The peloton caught the 2nd stage breakaway with 5.6km to go, leaving the leadouts to then establish position for the sprint. Despite attacks out of the peloton with just 2.3km to go, the peloton was determined for the group arrival and shut all moves down.

OPQS, once again, had perfect position. The position was so ideal that Steegmans — the final leadout man for Boonen — had a small gap due to his massive effort with several hundred meters to go. Boonen, seeing riders behind him gaining on Steegmans on the uphill finish, was able to launch his sprint and cross the line in the leader’s jersey with the victory. Steegmans was close behind for 2nd. Theo Bos (Belkin) was 3rd.

Tony Martin, defending two-time Baloise Belgium Tour overall winner and three-time UCI World Time Trial Champion, will be going for another top OPQS result at the 16.8km time trial on Friday. Niki Terpstra, another strong time trialist, will also do his best for a good result.

“My goal was to win these two stages,” Boonen said. “I’m so happy I won today. Yesterday really gave me confidence, so I can say this win really feels good on top of that! This final was really tricky though, with the finish being uphill. Steegmans went early and had a gap, but I saw he couldn’t make it to the line. That’s when I went, right at the end. You can’t make mistakes here. Last year I was 2nd as I made a crucial mistake, and I didn’t want to let this happen again. It was really hectic, but in the end I made it. I have to thank my teammates for helping me today as well. Tomorrow I will go full gas in the time trial. It will be a test for me in this leader’s jersey, but we all know it’s Tony’s time to shine tomorrow.”

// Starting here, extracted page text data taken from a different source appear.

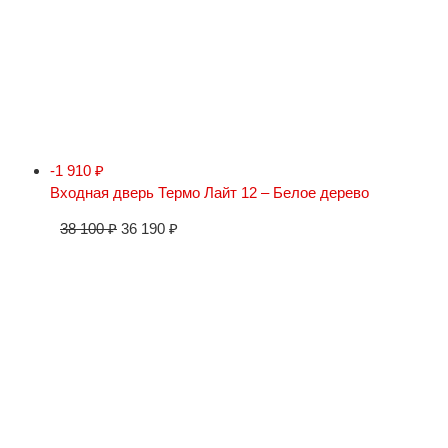
-1 910
₽
Входная дверь Термо Лайт 12 – Белое дерево
38 100
₽
36 190
₽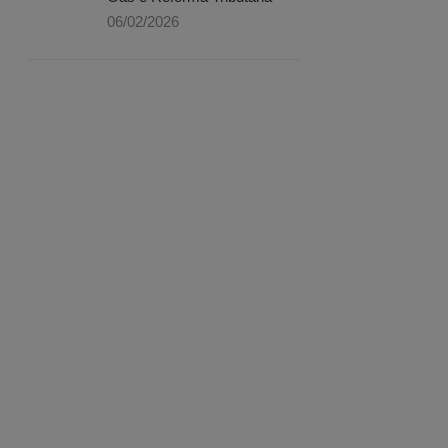
06/02/2026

Like stage one, the Belkin team led out well, but Tom Boonen beat Theo Bos again in the bunch kick. On Knokke-Heist Boulevard, the Dutchman finished third – just like a day before. “There was nothing off with the team’s performance, I was perfectly positioned,” Bos said, “but Boonen was in a class of his own.”

Baloise Belgium Tour Stage 2 Result:
1. Tom Boonen (Bel) Omega Pharma – Quick-Step in 3:49:33
2. Gert Steegmans (Bel) Omega Pharma – Quick-Step
3. Theo Bos (Ned) Belkin
4. Michael Van Staeyen (Bel) Topsport Vlaanderen-Baloise
5. Thor Hushovd (Nor) BMC
6. Danilo Napolitano (Ita) Wanty-Groupe Gobert
7. Louis Verhelst (Bel) Cofidis
8. Jonas Ahlstrand (Swe) Giant-Shimano
9. Florian Senechal (Fra) Cofidis
10. Klaas Lodewyck (Bel) BMC.

Baloise Belgium Tour Overall After Stage 2:
1. Tom Boonen (Bel) Omega Pharma – Quick-Step in 7:40:56
2. Theo Bos (Ned) Belkin at 0:12
3. Gert Steegmans (Bel) Omega Pharma – Quick-Step at 0:14
4. André Greipel (Ger) Lotto Belisol
5. Greg Van Avermaet (Bel) BMC at 0:15
6. Niki Terpstra (Ned) Omega Pharma – Quick-Step at 0:16
7. Philippe Gilbert (Bel) BMC at 0:18
8. Jan Bakelants (Bel) Omega Pharma – Quick-Step at 0:19
9. Michael Van Staeyen (Bel) Topsport Vlaanderen-Baloise at 0:20
10. Danilo Napolitano (Ita) Wanty-Groupe Gobert.

Stage 2:

Two-time defending Baloise Belgium Tour Champion Tony Martin once again showed his power in the time trial discipline. The Three-time UCI World TT Champion won the 16.8km Stage 3 time trial with a time of 19’43”, 16″ faster than the next best time.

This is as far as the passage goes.